App-mediated interactions with people reachable in the real world are of very limited interest to me.

My first step in exiting from the app-mediated world and returning to the real world is the trashing my Facebook account, which I did on February 16.

This was not directly caused by, but was certainly accelerated by an increasing awareness of the crime promoted by and actively participated in by Zuckerberg on his Facebook platform, and by his total lack of a moral compass. His active selection of targets for criminal advertisers is obvious, unless you install an ad-blocker that enables you to pretend that it isn’t happening, although it will still be happening.

Another annoyance is the incessant unlawful publishing on Facebook of images stolen and published without permission from their owners. IP theft appears to have become the norm. Add to that the reality that the platform is flooded with meaningless AI-generated garbage, and the decision to bail out becomes a no-brainer.

Zuckerberg’s sucking up to Mango Mussolini who sits on his throne in the White House is an additional factor, but my move away from social media platforms was coming way before Zuckerberg openly joined the ranks of Trump-sycophantic scum.

As long as things like those plantation investment scams on LinkedIn don’t get totally out of hand, I might remain on that single social media platform.

That said, the missionaries for the Church of the Amazing AI on LinkedIn are increasingly annoying. My still being on that platform must be a demonstration of my tolerance for alien belief systems.

To Don’t Lists

Although I have often been fond of making “to do” lists with items I check off as I do them, I have recently come to see the value in making “to don’t” lists.

You simply make a list of things, including things that you should do, but that you know in your heart you will not do. Then you proceed not to do them. You can check them off as you don’t do them, but that is optional.

It is best to keep a record of your to undone to don’t items, because you will need to include these in your next to don’t list, thereby avoiding accidentally doing some of them. Consistency is a virtue.

This is an elegant solution to a longstanding problem. You enjoy a sense of achievement without having to expend any effort or spend any time.

Publishing of Intellectual Property without Permission: It’s unlawful in most places.

Publicly sharing a stolen image in a social media post that consists almost entirely of the stolen image is unlawful in most legal jurisdictions.

Adding credit to or citing the originator doesn’t make it lawful without first getting permission to publish, and many such “credits” just name (often by a meaningless pseudonym or platform name) the immediately previous thief who unlawfully published the image elsewhere.

All of this is a win for platform owners like Mark Zuckerberg and a loss for the universe of people still purporting to know right from wrong. Zuckerberg is guilty of countless violations of ethical common sense and doesn’t live in that universe. And his sucking up to and funding Mango Mussolini is another indication of a problem that needs fixing and is a reason I left his platform recently.
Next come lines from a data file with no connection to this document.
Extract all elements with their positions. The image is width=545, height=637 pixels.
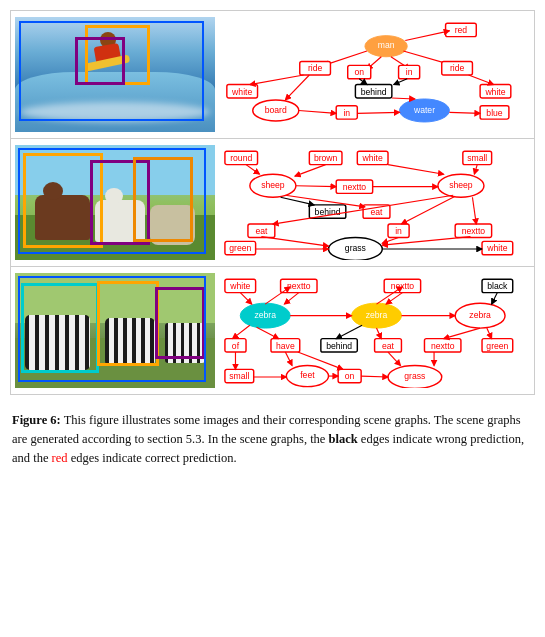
svg-text:white: white [486, 243, 507, 253]
svg-line-34 [394, 79, 407, 85]
svg-text:white: white [231, 87, 252, 97]
svg-text:sheep: sheep [261, 180, 285, 190]
svg-text:red: red [455, 25, 468, 35]
svg-text:feet: feet [300, 370, 315, 380]
svg-line-121 [257, 327, 279, 339]
graph-zebra: white nextto nextto black zebra zeb [223, 273, 530, 388]
svg-line-35 [469, 75, 494, 85]
svg-text:white: white [484, 87, 505, 97]
svg-line-124 [444, 328, 480, 339]
svg-line-73 [401, 196, 455, 224]
scene-rows: red man ride [10, 10, 535, 395]
svg-text:in: in [395, 226, 402, 236]
svg-text:grass: grass [404, 371, 425, 381]
svg-line-74 [472, 197, 476, 224]
svg-line-39 [392, 98, 415, 99]
svg-text:nextto: nextto [287, 281, 311, 291]
svg-line-37 [357, 112, 399, 113]
svg-line-55 [295, 165, 326, 177]
svg-line-32 [285, 75, 309, 100]
svg-text:ride: ride [450, 64, 465, 74]
svg-text:nextto: nextto [343, 182, 367, 192]
svg-text:zebra: zebra [469, 310, 491, 320]
svg-line-31 [250, 75, 304, 85]
svg-text:ride: ride [308, 64, 323, 74]
svg-line-101 [284, 293, 298, 305]
caption-text-3: edges indicate correct prediction. [68, 451, 237, 465]
svg-text:brown: brown [314, 153, 338, 163]
svg-text:blue: blue [486, 108, 503, 118]
svg-text:man: man [378, 40, 395, 50]
svg-line-4 [405, 31, 449, 41]
svg-line-137 [388, 352, 400, 365]
svg-text:nextto: nextto [391, 281, 415, 291]
svg-line-125 [487, 328, 492, 339]
scene-row-surf: red man ride [11, 11, 534, 139]
figure-caption: Figure 6: This figure illustrates some i… [10, 405, 535, 473]
figure-container: red man ride [10, 10, 535, 473]
scene-row-sheep: round brown white small sheep nextt [11, 139, 534, 267]
svg-line-36 [299, 110, 336, 113]
svg-line-139 [361, 376, 388, 377]
caption-red-text: red [52, 451, 68, 465]
svg-text:have: have [276, 341, 295, 351]
svg-text:behind: behind [326, 341, 352, 351]
svg-text:eat: eat [382, 341, 395, 351]
scene-row-zebra: white nextto nextto black zebra zeb [11, 267, 534, 394]
svg-line-100 [240, 293, 252, 305]
graph-surf: red man ride [223, 17, 530, 132]
svg-line-72 [273, 195, 453, 224]
svg-text:zebra: zebra [254, 310, 276, 320]
svg-text:black: black [487, 281, 508, 291]
svg-line-56 [388, 165, 444, 175]
svg-line-106 [265, 287, 290, 304]
svg-text:eat: eat [255, 226, 268, 236]
graph-sheep: round brown white small sheep nextt [223, 145, 530, 260]
svg-text:sheep: sheep [449, 180, 473, 190]
svg-text:grass: grass [345, 243, 366, 253]
svg-text:in: in [406, 67, 413, 77]
svg-line-54 [246, 165, 259, 175]
image-surf [15, 17, 215, 132]
svg-line-120 [233, 325, 250, 338]
svg-text:nextto: nextto [462, 226, 486, 236]
svg-line-57 [474, 165, 477, 175]
svg-text:in: in [343, 108, 350, 118]
svg-text:on: on [354, 67, 364, 77]
svg-line-135 [285, 352, 292, 365]
svg-line-83 [382, 238, 398, 244]
svg-line-103 [492, 293, 498, 305]
svg-text:nextto: nextto [431, 341, 455, 351]
image-zebra [15, 273, 215, 388]
image-sheep [15, 145, 215, 260]
svg-line-102 [386, 293, 402, 305]
svg-text:round: round [230, 153, 252, 163]
svg-line-82 [261, 237, 328, 247]
svg-text:green: green [486, 341, 508, 351]
figure-label: Figure 6: [12, 413, 61, 427]
svg-text:green: green [229, 243, 251, 253]
svg-text:on: on [345, 371, 355, 381]
svg-text:behind: behind [361, 87, 387, 97]
svg-line-38 [449, 112, 480, 113]
svg-line-123 [377, 328, 382, 339]
svg-line-58 [296, 186, 336, 187]
svg-line-122 [336, 325, 362, 338]
caption-bold-text: black [329, 432, 358, 446]
svg-text:small: small [467, 153, 487, 163]
svg-text:small: small [229, 371, 249, 381]
svg-text:white: white [362, 153, 383, 163]
svg-text:zebra: zebra [366, 310, 388, 320]
svg-text:water: water [413, 105, 435, 115]
svg-text:of: of [232, 341, 240, 351]
svg-text:board: board [265, 105, 287, 115]
svg-line-33 [359, 79, 367, 85]
svg-text:white: white [229, 281, 250, 291]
The Approaching Authentipause

The heliopause is the point in space, outside of our solar system, beyond which the solar wind from our heliosphere can no longer counteract the incoming flow of interstellar wind.

We can imagine an “authentipause”—somewhat similar to the concept of the heliopause—which is the point beyond which the flow of reality and facts flowing outward from our real world of carbon-based sentient beings—I will call it the “authentisphere”—can no longer successfully counteract the force of fake things flowing in from the outer sphere (the illusionosphere or fake-osphere), which is populated by AI and AI-generated illusions, essentially a world of fake nonsense generated by computer code running in silicon-based entities, but still, as of this writing, under the nominal control of their carbon-based owners. That might change sometime.

The authentipause is clearly moving inward at an accelerating pace, effectively shrinking the authentisphere we have become used to inhabiting and enveloping us in an environment in which fake overtakes real. That is already becoming the case in numerous online venues, and social media, a great promoter of fake AI-generated nonsense, is helping that happen.

The authentisphere. Enjoy while you can. Not too far in the future, we may look back on it fondly in the rear-view mirror.